Tuesday 14 May 2019

Goldilocks Abstraction



Abstraction is one of the more powerful weapons a software engineer has in his or her arsenal. Its proper application is fundamental to ensure the code is engineered and not simply written.

A formal definition of abstraction might be:

"The process of removing physical, spatial, or temporal details in order to more closely attend to other details of interest."

A more practical description would simply be the hiding of implementation detail in order to make a system easier to understand, use and maintain. The moment that we decided to not write code as simply one large procedural block we are engaging in abstraction. Modelling our problem domain and the solution we have engineered into distinct, and hopefully well formed, elements.

However whilst abstraction is fundamental to software engineering it does also demonstrate aspects of a diminishing return that eventually tips into being detrimental to the quality of the code. Abstraction is good but it is possible to have too much of a good thing.

Too Little

When a code base has too little abstraction it can bombard the user with detail. This can make it difficult to separate functionality from implementation making it harder to identify and take advantage of re-use opportunities.

An area of code maybe very close to what you require, but because it is fused with a particular implementation the opportunity for it to be re-used is lost. It is also likely to increase the complexity of maintenance, the impact of required changes in implementation spreads due to the amount of the codebase that is directly exposed to this detail. 

Code with too little abstraction will very often be found to be breaking SOLID principles. A lack of adherence to the Single Responsibility Principle and the Interface Segregation Principle will lead to large unwieldily classes. Breaking the Open-Closed principle will as already stated lead to large scale refactoring for even apparently simple changes.

As referenced in our more formal definition of abstraction, having too little of it exposes a lot of detail, so much so that it is harder to concentrate on the details you actually care about.     

Too Much

So given that rather damming assessment of the impact of having too little abstraction we may assume that we should be trying to implement more of it at every opportunity. In actual fact having too much abstraction can lead to very similar problems.

A codebase with too much abstraction can also hide opportunities for re-use simply because it becomes increasingly difficult to identify what a piece of code is designed to do. This is usually because the abstraction has created a greater distance between the code and the problem space it was originally supposed to work in.

High levels of abstraction can also create problems when debugging code. As you try to step through a problem you seem to plunge ever deeper down a call stack whilst never appearing to get any nearer the code that is doing the actual work or the code that is manifesting the bug.

Too much abstraction can actually increase the amount of detail in a codebase that must be understood to work within it.
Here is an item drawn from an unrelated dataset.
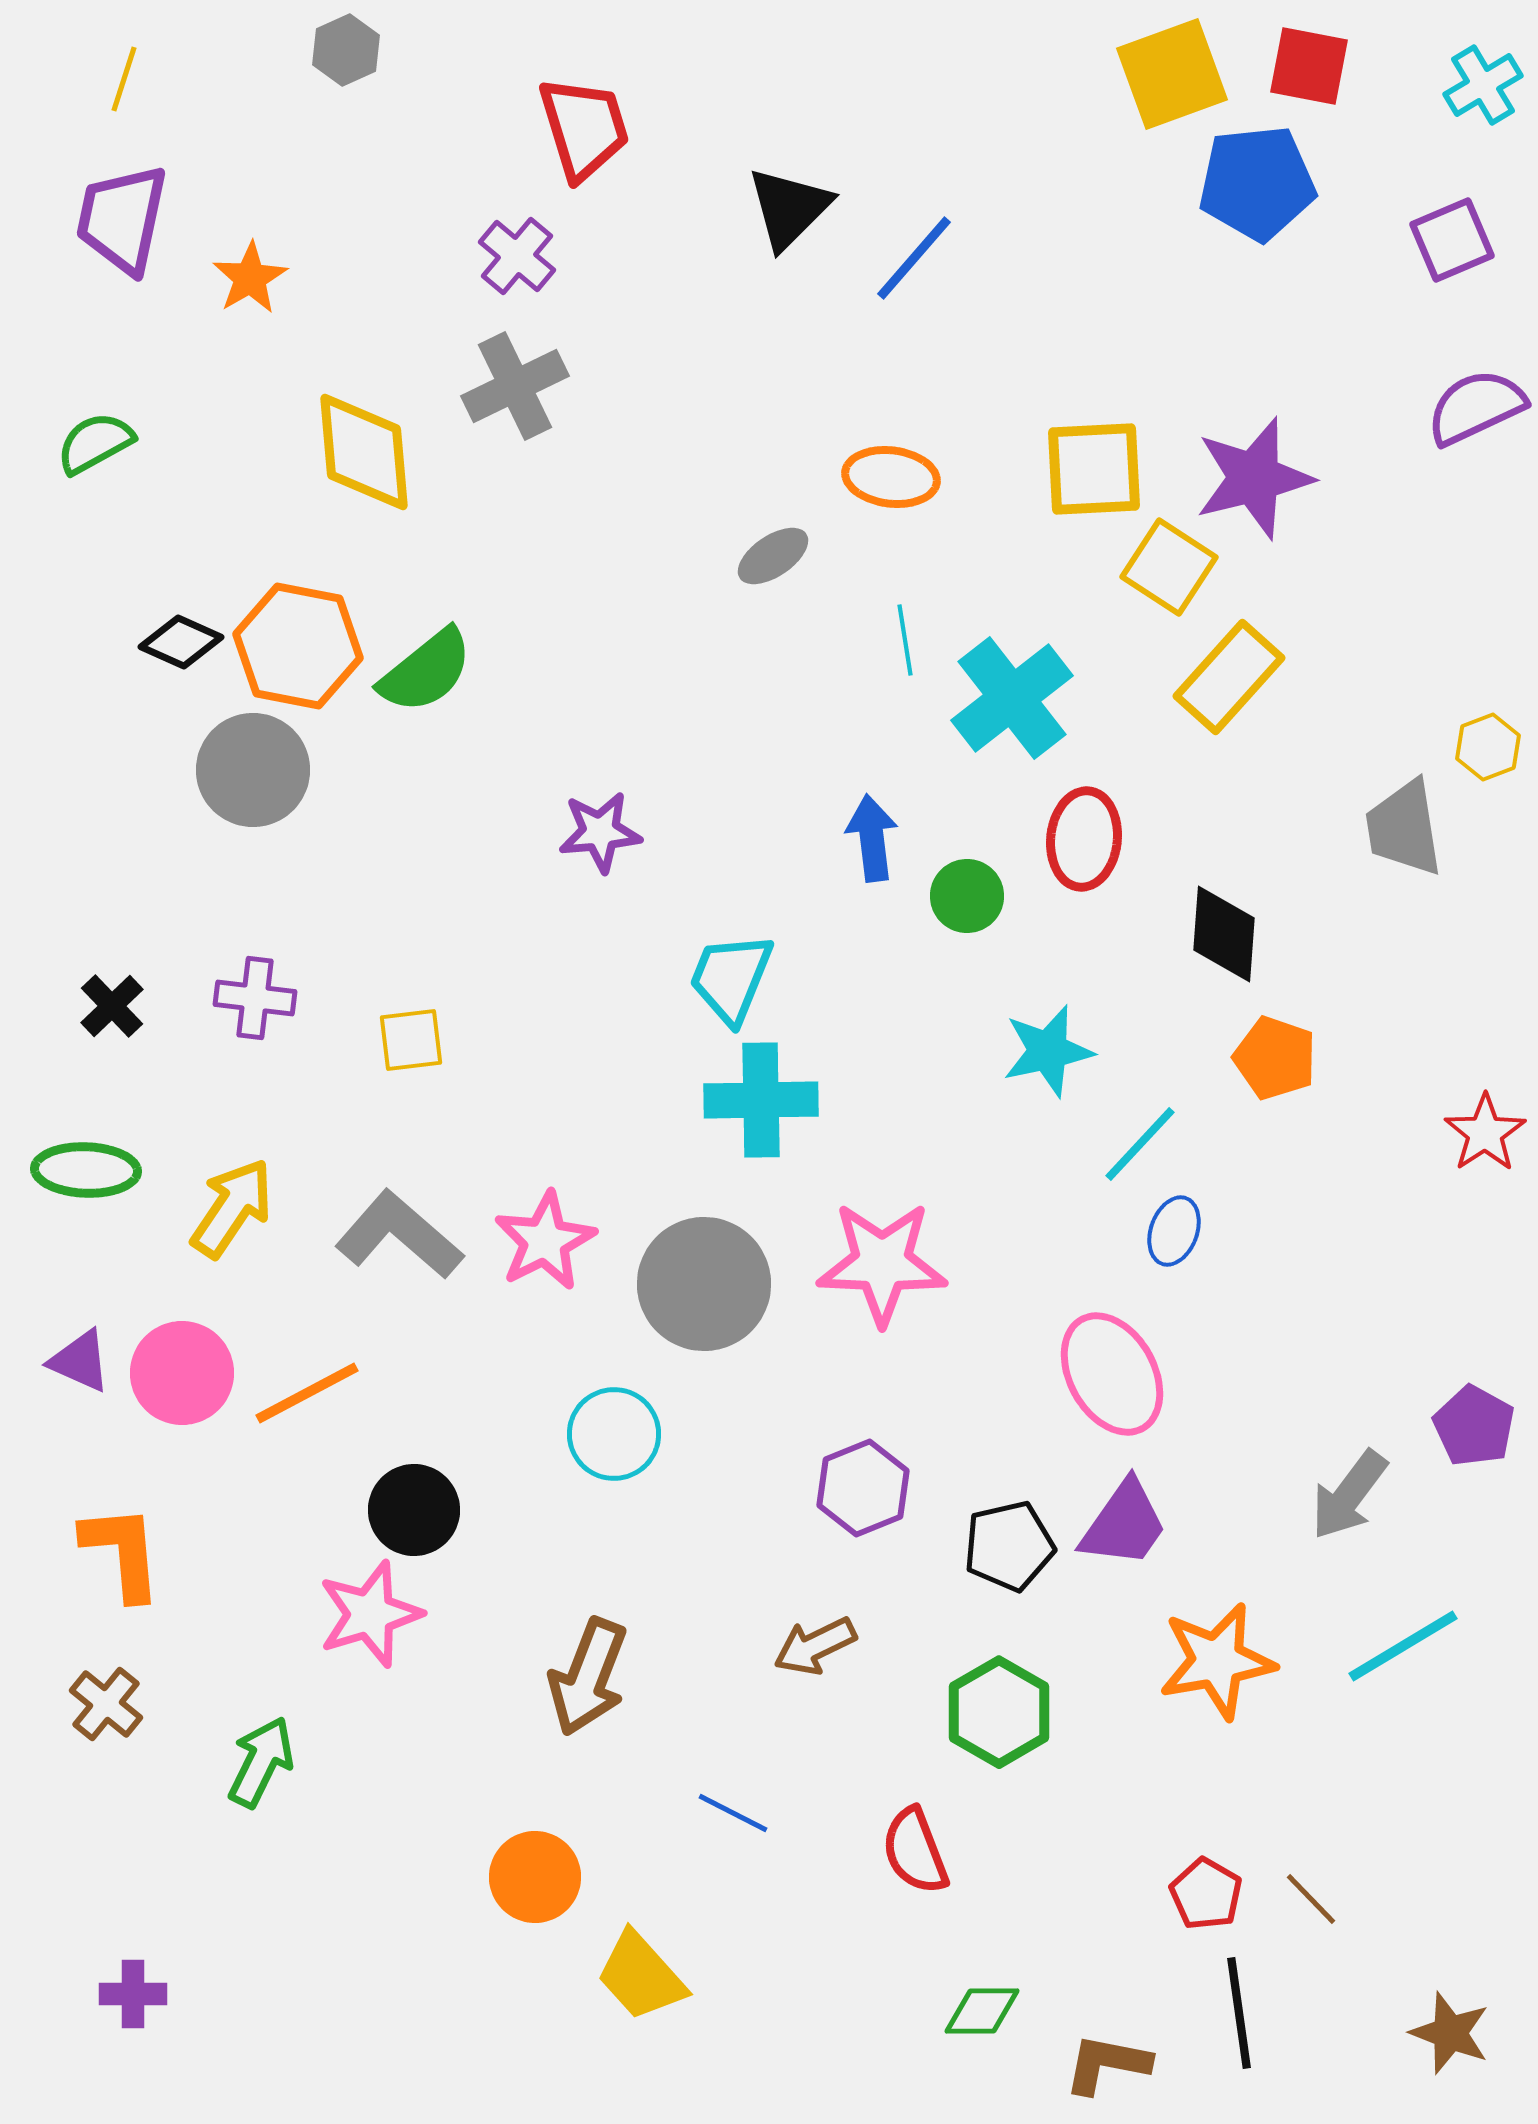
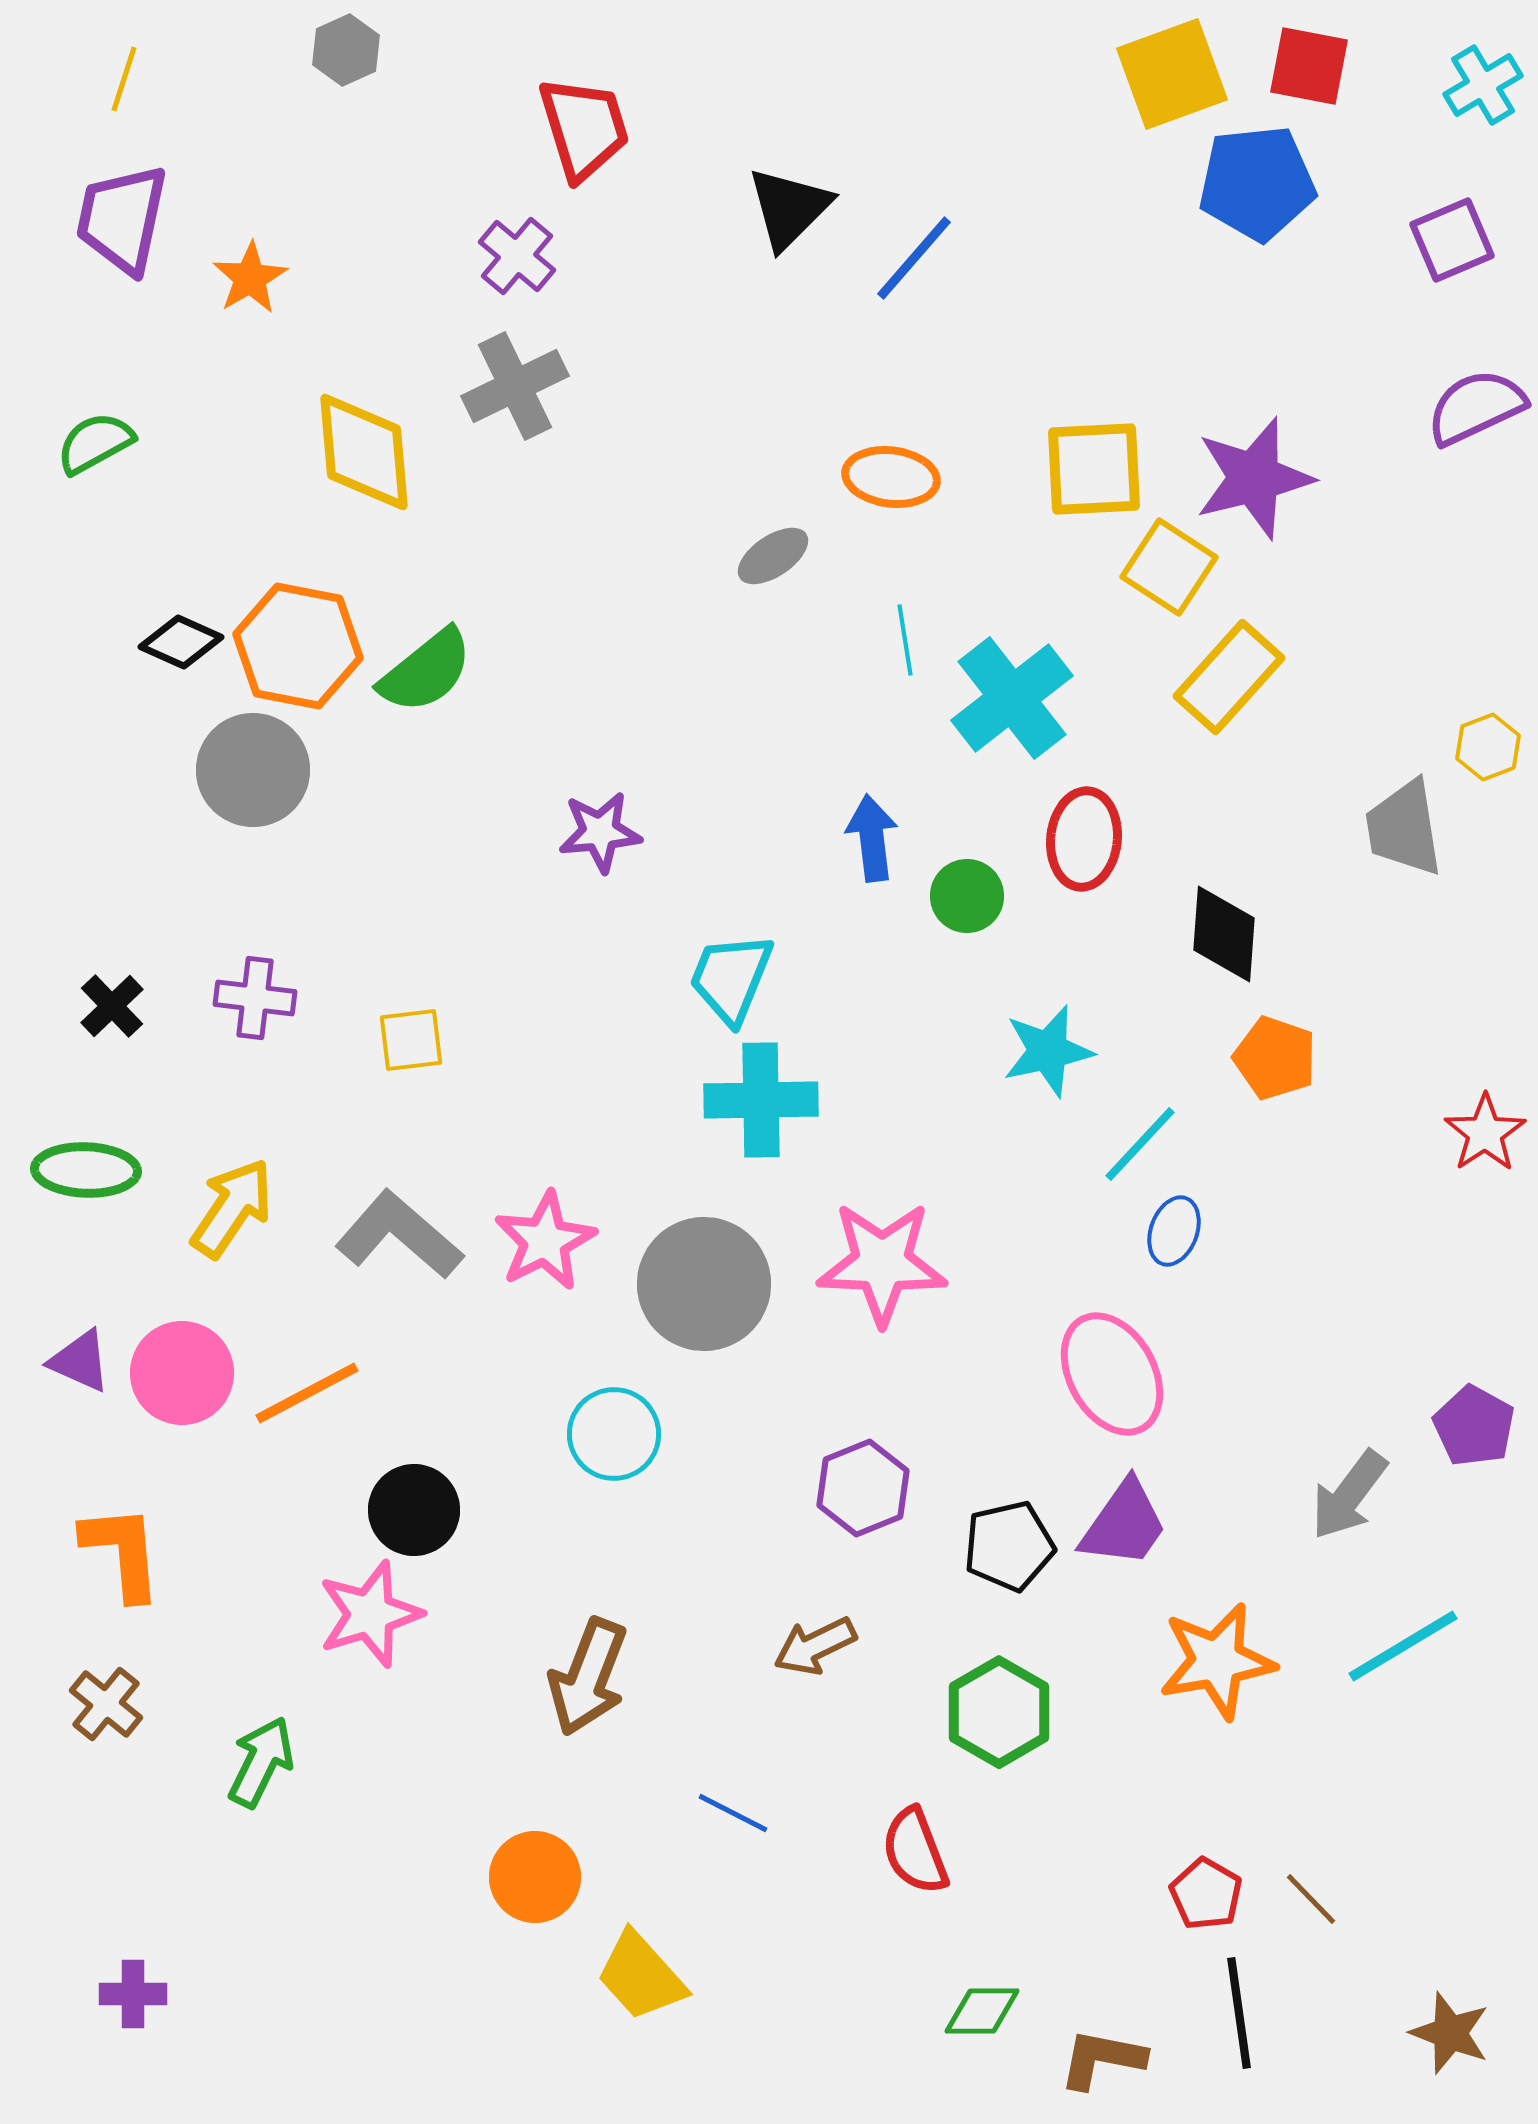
brown L-shape at (1107, 2064): moved 5 px left, 5 px up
It may hide implementation detail but it creates large amounts of knowledge related specifically to the layers and layers of code that have been implemented. This will often create a high barrier to entry for new members of the team or even when experienced engineers re-visit once forgotten code. 

Just Right

So we have established that there is a middle ground of just enough abstraction to realise the benefits without creating too much and swinging towards the negatives that can bring. As with many aspects of software engineering it is almost impossible to get this right. Any codebase you work in will on occasions veer either side of the desired middle ground.

When adding an abstraction try to identify clearly what detail it is designed to protect the caller from, how will it make the codebase easier to work within the future and how many other layers of abstraction will it be part of. Having multiple layers of abstraction is not necessarily wrong if the purpose of each can be cleanly and quickly explained and understood.

Also learn to recognise the signs of a codebase having too little or too much abstraction. 

Do relatively simple changes in implementation detail seem to lead to large numbers of points? Are you put off from making changes to dependencies or interaction with lower level systems because of the impact of the change? These types of problems are indicates of too little abstraction.

Do you find it difficult to follow the flow of a piece of functionality from end to end? Do you find it difficult to identify where changes needs to be made when assessing a proposed change in functionality? These can be signs of too much abstraction in a codebase.

As software engineers because of the inherent complexity in coding we often aren't aiming for perfection but simply something slightly better than adequate. An important factor in this is understanding the pro's and con's of all the tools in the toolbox as well as recognising the signs when any particular tool is being over-used. Abstraction is no different, it is a fundamental tool that any engineer must master but this also includes knowing when enough is enough.